A similar feeling had overtaken him the night before. He had pitched the tent at the end of his walk and climbed exhausted inside the bag, expecting to fall quickly into a long and satisfying sleep. Despite the severity of the weather, he liked it up here almost better than any other place in the world. The bustle and tempo of people proceeding with their eventful lives could not cripple him with longing here, and it was unlikely that he would be awakened by a meddlesome authority or a group of noisy jerks. He relaxed into the warmth of the bag and felt his body, still humming with the jangle of his recent walk, wind down into a stillness that eventually made its way into his deepest interiors. The wind was just then starting to pick up, but beneath its bellowing he became aware of his heart whispering listen… listen… listen.… He heard the blood pump out of his chest and flow down his arteries to pulse faintly at his wrist and in the hollow beside his anklebone, and his breathing lifted him up and down, up and down, and he heard the calmness, like the coals of a settled fire, of his rested bones. He luxuriated in his exhaustion. The weariness was inseparable from pleasure. He half struggled to stay awake just to stretch the moment out for as long as possible.
Now it was morning. It was wrong to dawdle like this. Wake up, pack up — that was the protocol. This sort of indulgence could be dangerous.

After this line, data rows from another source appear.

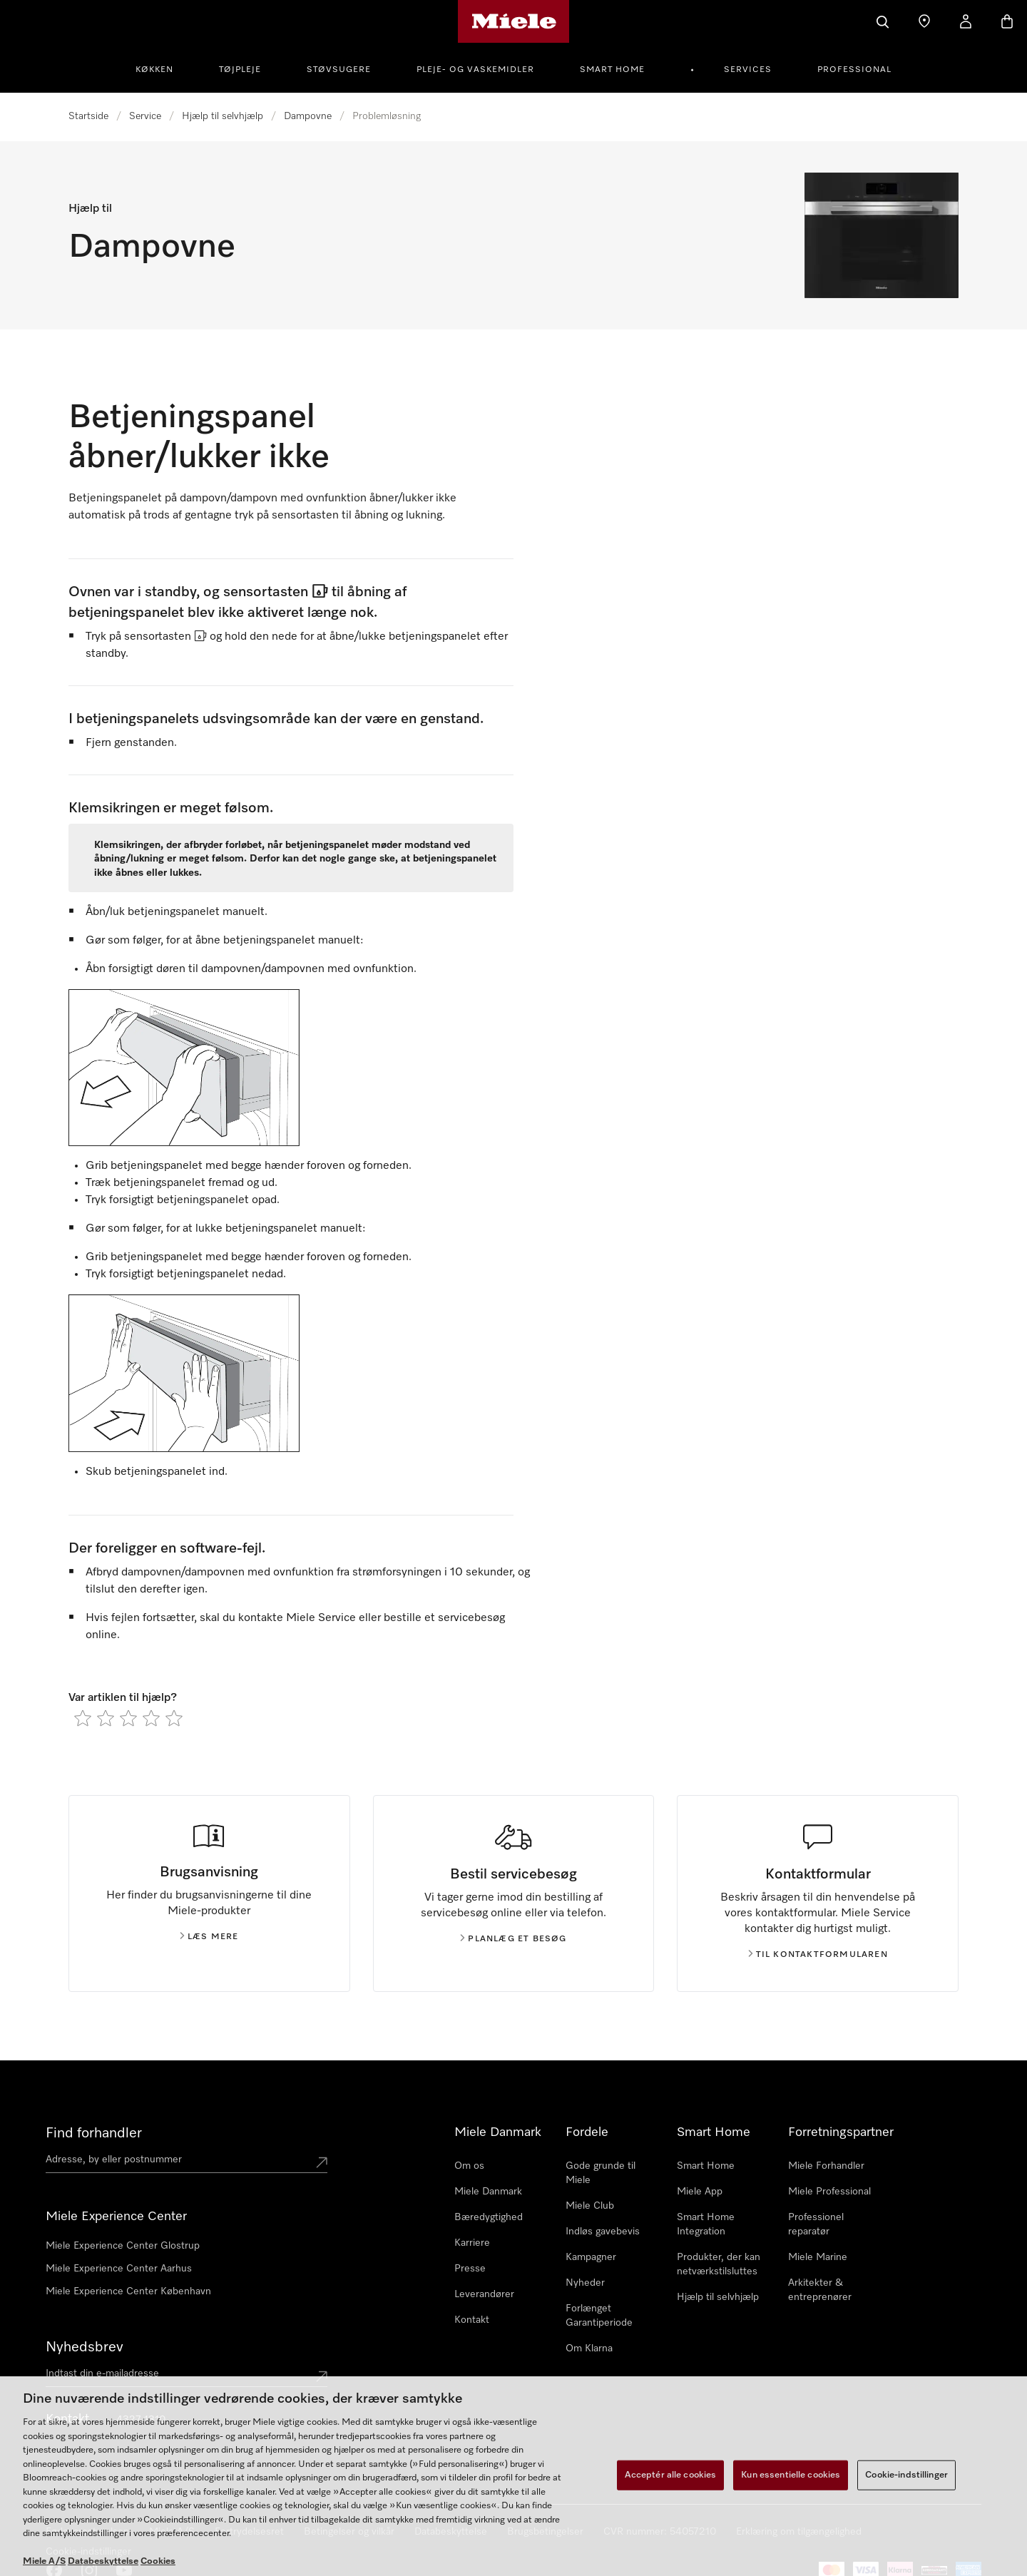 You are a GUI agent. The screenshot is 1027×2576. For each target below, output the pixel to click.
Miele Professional (829, 2192)
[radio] (82, 1718)
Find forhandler (94, 2133)
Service (145, 116)
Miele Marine (817, 2257)
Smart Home (612, 70)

But was there anything comparable to a languorous morning in bed, under the warm confines of a blanket, while you kept the vicious cold at bay another minute, and then stretched that one minute out to five? It was only a bedroll set on top of an inflatable pallet inside a makeshift shelter, but he didn’t open his eyes. He listened to the wind. He heard other sounds, too: a clock ticking in a warm kitchen, the coffeemaker sucking and percolating on the counter, Jane treading lightly across the floor, gathering the cups, opening the refrigerator for the milk. “Tell me where you are and I’ll pick you up,” she said from somewhere in the distance.